OpenHands/openhands/runtime/impl/eventstream/eventstream_runtime.py
2024-10-25 15:53:39 +00:00

655 lines
25 KiB
Python

import os
import tempfile
import threading
from functools import lru_cache
from typing import Callable
from zipfile import ZipFile
import docker
import requests
import tenacity
from openhands.core.config import AppConfig
from openhands.core.logger import DEBUG
from openhands.core.logger import openhands_logger as logger
from openhands.events import EventStream
from openhands.events.action import (
ActionConfirmationStatus,
BrowseInteractiveAction,
BrowseURLAction,
CmdRunAction,
FileEditAction,
FileReadAction,
FileWriteAction,
IPythonRunCellAction,
)
from openhands.events.action.action import Action
from openhands.events.observation import (
FatalErrorObservation,
NullObservation,
Observation,
UserRejectObservation,
)
from openhands.events.serialization import event_to_dict, observation_from_dict
from openhands.events.serialization.action import ACTION_TYPE_TO_CLASS
from openhands.runtime.base import Runtime
from openhands.runtime.builder import DockerRuntimeBuilder
from openhands.runtime.plugins import PluginRequirement
from openhands.runtime.utils import find_available_tcp_port
from openhands.runtime.utils.request import send_request_with_retry
from openhands.runtime.utils.runtime_build import build_runtime_image
from openhands.utils.tenacity_stop import stop_if_should_exit
class LogBuffer:
"""Synchronous buffer for Docker container logs.

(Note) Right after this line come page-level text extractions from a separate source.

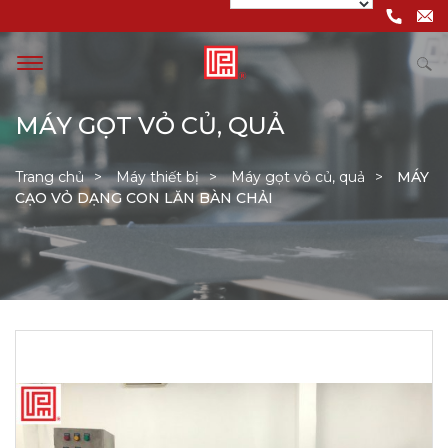
MÁY GỌT VỎ CỦ, QUẢ
Trang chủ
Máy thiết bị
Máy gọt vỏ củ, quả
MÁY
CẠO VỎ DẠNG CON LĂN BÀN CHẢI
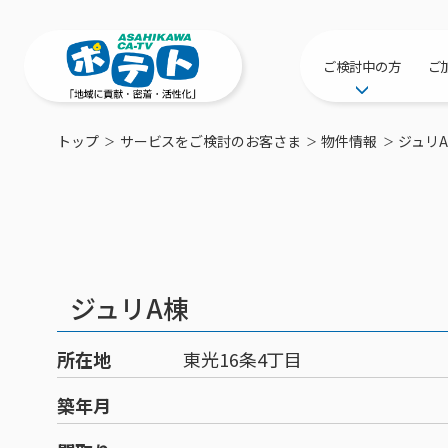
ご検討中の方
ご
サービス提供エリ
トップ
サービスをご検討のお客さま
物件情報
ジュリ
工事・配線につい
新居をご検討中の
ポテトを導入して
物件情報
特典・キャンペー
ジュリA棟
おトクな割引サー
所在地
東光16条4丁目
築年月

This class provides a thread-safe way to collect, store, and retrieve logs
from a Docker container. It uses a list to store log lines and provides methods
for appending, retrieving, and clearing logs.
"""
def __init__(self, container: docker.models.containers.Container):
self.client_ready = False
self.init_msg = 'Runtime client initialized.'
self.buffer: list[str] = []
self.lock = threading.Lock()
self._stop_event = threading.Event()
self.log_generator = container.logs(stream=True, follow=True)
self.log_stream_thread = threading.Thread(target=self.stream_logs)
self.log_stream_thread.daemon = True
self.log_stream_thread.start()
def append(self, log_line: str):
with self.lock:
self.buffer.append(log_line)
def get_and_clear(self) -> list[str]:
with self.lock:
logs = list(self.buffer)
self.buffer.clear()
return logs
def stream_logs(self):
"""Stream logs from the Docker container in a separate thread.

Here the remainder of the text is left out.